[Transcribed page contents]
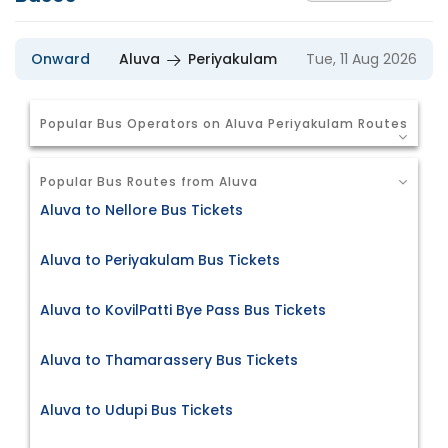
Onward
Aluva
Periyakulam
Tue, 11 Aug 2026
Popular Bus Operators on Aluva Periyakulam Routes
Popular Bus Routes from Aluva
Aluva to Nellore Bus Tickets
Aluva to Periyakulam Bus Tickets
Aluva to KovilPatti Bye Pass Bus Tickets
Aluva to Thamarassery Bus Tickets
Aluva to Udupi Bus Tickets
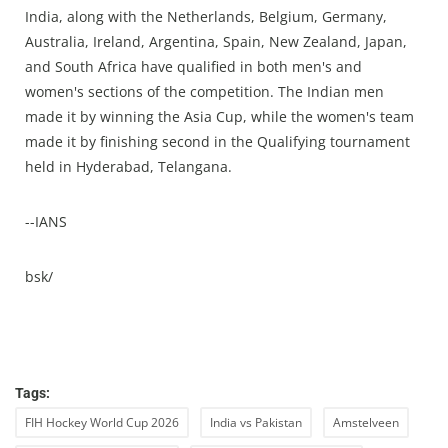
India, along with the Netherlands, Belgium, Germany,
Australia, Ireland, Argentina, Spain, New Zealand, Japan,
and South Africa have qualified in both men's and
women's sections of the competition. The Indian men
made it by winning the Asia Cup, while the women's team
made it by finishing second in the Qualifying tournament
held in Hyderabad, Telangana.
--IANS
bsk/
Tags:
FIH Hockey World Cup 2026
India vs Pakistan
Amstelveen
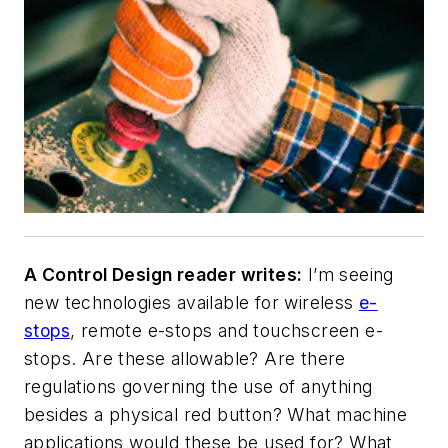
A Control Design reader writes:
I’m seeing
new technologies available for wireless
e-
stops
, remote e-stops and touchscreen e-
stops. Are these allowable? Are there
regulations governing the use of anything
besides a physical red button? What machine
applications would these be used for? What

• _Your instructions_
Any picture in the data is to be skipped, while each line is returned exactly as written.

• _Written solution_
Onward
Aluva
Periyakulam
Tue, 11 Aug 2026
Popular Bus Operators on Aluva Periyakulam Routes
Popular Bus Routes from Aluva
Aluva to Nellore Bus Tickets
Aluva to Periyakulam Bus Tickets
Aluva to KovilPatti Bye Pass Bus Tickets
Aluva to Thamarassery Bus Tickets
Aluva to Udupi Bus Tickets
India, along with the Netherlands, Belgium, Germany,
Australia, Ireland, Argentina, Spain, New Zealand, Japan,
and South Africa have qualified in both men's and
women's sections of the competition. The Indian men
made it by winning the Asia Cup, while the women's team
made it by finishing second in the Qualifying tournament
held in Hyderabad, Telangana.
--IANS
bsk/
Tags:
FIH Hockey World Cup 2026
India vs Pakistan
Amstelveen
A Control Design reader writes:
I’m seeing
new technologies available for wireless
e-
stops
, remote e-stops and touchscreen e-
stops. Are these allowable? Are there
regulations governing the use of anything
besides a physical red button? What machine
applications would these be used for? What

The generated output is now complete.